Matlab is quite a bit faster, but I don't have it here.

Seems that array creation is main break here. I tried to speed up histogram and this code:

Code: [Select]
def histo(fn):
    import scikits.audiolab as au
    (sp, sf, b) = au.wavread(fn)

    sp = sp.transpose()
    his=zeros((65536,), dtype=numpy.int)

    for i in range(len(sp[0])):
        his[int(sp[0, i] * 32768) + 32768] += 1
        his[int(sp[1, i] * 32768) + 32768] += 1

    his = maximum(his / float(sum(his)), 10e-12)
    x = arange(-32768, 32768)
    semilogy(x, his)


is ~15 times faster then Octave or ~3 times faster then previously posted.

This is bare bone NumPy - simple numpy array processing, so other then Python and NumPy nothing more is required (except SciPy or audiolab for reading WAV data; edit: and matplotlib for graphs).
MKL build isn't noticeable here, as there are no linalg functions. However this can of course further be optimized by various approaches, i.e.: http://www.scipy.org/PerformancePython Example here is totally different, (scheme on grid and testing it convergence) but provides examples how NumPy/SciPy can be dissected further. I just thought to link to that, as I'm not aware how many users here are familiar with this Python approach for numerical problems

I'm wondering also about Matlab performance. My main PC PSU went down and I can't test Matlab 2009b these days. Can someone compare performance between Octave and Matlab, just for histogram code:

Code: [Select]
fname='some.wav';
x=wavread(fname);
x=x';
len=length(x)
his(1:65536)=0;
for ii=1:len
for jj=1:2
t=x(jj,ii);
t=round(t*32768+32769);
his(t)=his(t)+1;
end
end

Interesting Histograms.

Reply #51
Not quite -- inverting (multiplying by -1) -32768 results in -32768. Invert all the bits, and add 1.

I was just describing that inverting negative full-scale will result in a 16-bit PCM value of 32767.
You're talking about the implementation. If you blindly add 1 you run into the same overflow problem you just described.
(Nitpicking..  )


In practice, as has been mentioned, recordings are made with headroom and probably have any DC-offset (w.r.t. digital 0) removed with post-processing; this however has the same result as biasing the ADC, which again means that -32768 should be an unused value.


Well it's not unused in practice, just take a look at some recordings, DAWs etc.

And here's an excerpt from the CS5550 ADC datasheet:

Quote
These signed registers contain the last value of the measured results of AIN1 and AIN2. The results will be with-
in the range of -1.0 ? AIN1,AIN2  < 1.0.  The value is represented in two's complement notation, with the binary
point place to the right of the MSB (MSB has a negative weighting). These values are 22 bits in length.
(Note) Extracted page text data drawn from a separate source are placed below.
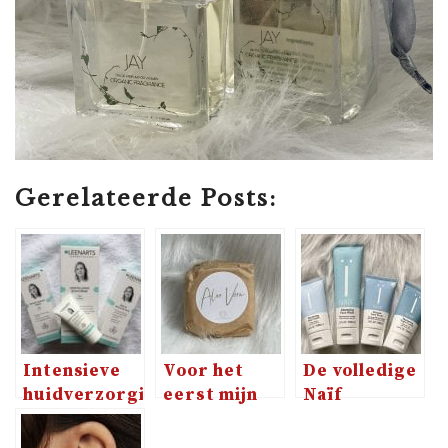
Gerelateerde Posts:
Intensieve
Voor het
De volledige
huidverzorging
eerst mijn
Naïf
met dr.
haren
gezichtsverzor
Leenarts
gewassen
in het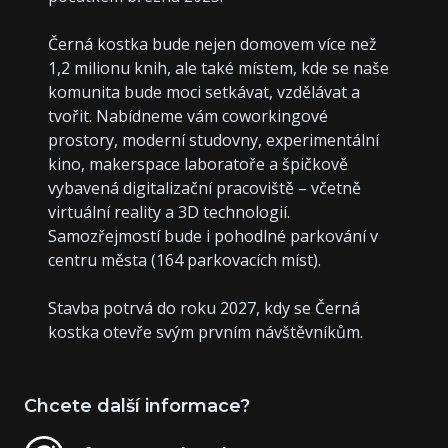
Černá kostka bude nejen domovem více než
1,2 milionu knih, ale také místem, kde se naše
komunita bude moci setkávat, vzdělávat a
tvořit. Nabídneme vám coworkingové
prostory, moderní studovny, experimentální
kino, makerspace laboratoře a špičkově
vybavená digitalizační pracoviště – včetně
virtuální reality a 3D technologií.
Samozřejmostí bude i pohodlné parkování v
centru města (164 parkovacích míst).
Stavba potrvá do roku 2027, kdy se Černá
kostka otevře svým prvním návštěvníkům.
Chcete další informace?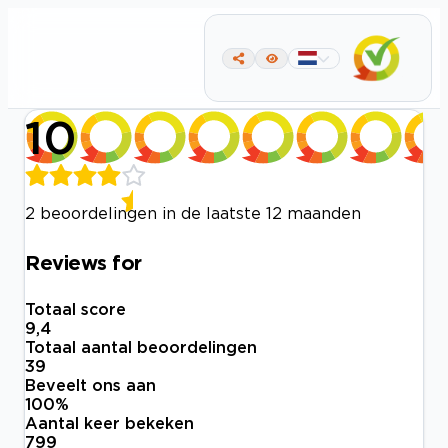
10
2 beoordelingen in de laatste 12 maanden
Reviews for
Totaal score
9,4
Totaal aantal beoordelingen
39
Beveelt ons aan
100
%
Aantal keer bekeken
799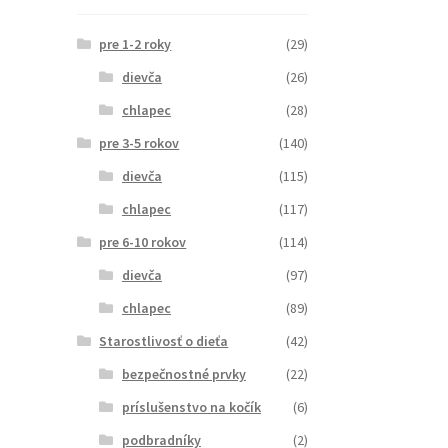
pre 1-2 roky
(29)
dievča
(26)
chlapec
(28)
pre 3-5 rokov
(140)
dievča
(115)
chlapec
(117)
pre 6-10 rokov
(114)
dievča
(97)
chlapec
(89)
Starostlivosť o dieťa
(42)
bezpečnostné prvky
(22)
príslušenstvo na kočík
(6)
podbradníky
(2)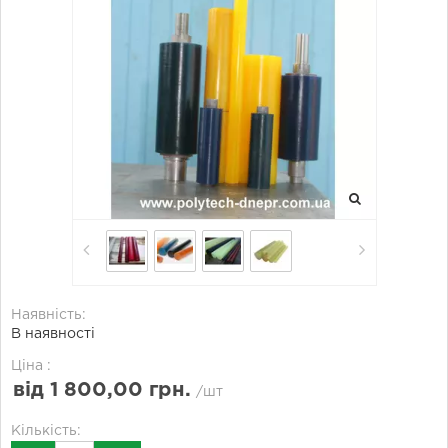
Наявність:
В наявності
Ціна :
від 1 800,00 грн.
/шт
Кількість: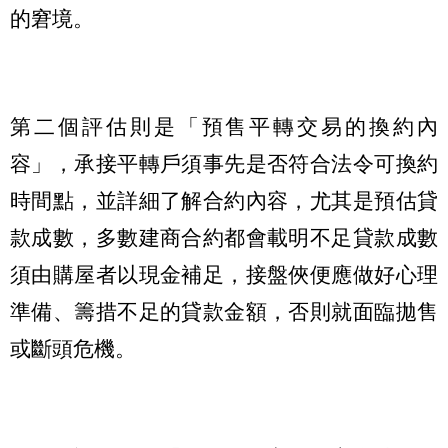
的窘境。
第二個評估則是「預售平轉交易的換約內
容」，承接平轉戶須事先是否符合法令可換約
時間點，並詳細了解合約內容，尤其是預估貸
款成數，多數建商合約都會載明不足貸款成數
須由購屋者以現金補足，接盤俠便應做好心理
準備、籌措不足的貸款金額，否則就面臨拋售
或斷頭危機。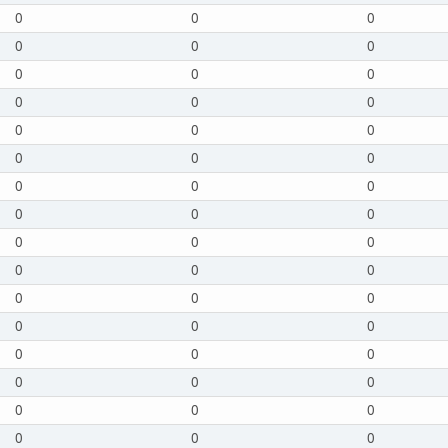
0
0
0
0
0
0
0
0
0
0
0
0
0
0
0
0
0
0
0
0
0
0
0
0
0
0
0
0
0
0
0
0
0
0
0
0
0
0
0
0
0
0
0
0
0
0
0
0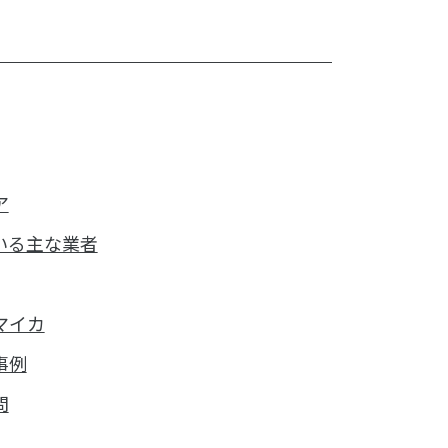
ア
いる主な業者
マイカ
事例
問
The two
least significant bits, (located at the far right-side) have no meaning, and will always have a value of “0”.


ADS1232:
Quote
A positive full-scale input produces
an  output  code  of  7FFFFFh  and  the  negative  full-scale
input  produces  an  output  code  of  800000h.
[...]
Ideal Output Code vs Input Signal: 0 Vin = 000000h out
"I hear it when I see it."

Interesting Histograms.

Reply #52
Code: [Select]
float dsp_sample = adc_sample / 32768.0;

doesn't seem to map to any real world ADC scenario.

In practice, as has been mentioned, recordings are made with headroom and probably have any DC-offset (w.r.t. digital 0) removed with post-processing; this however has the same result as biasing the ADC, which again means that -32768 should be an unused value.


I must differ, zero must be zero. Otherwise how do you justify converting coefficents in filters between fix and float, etc? Consider the differences in rounding and how they may work out in terms of zeros when you can NOT represent ZERO in the "fix" case.

It's ugly, ugly, ugly. You must have zero, and don't forget, 2s compliment has a single zero. Ergo, you need to map that zero to zero.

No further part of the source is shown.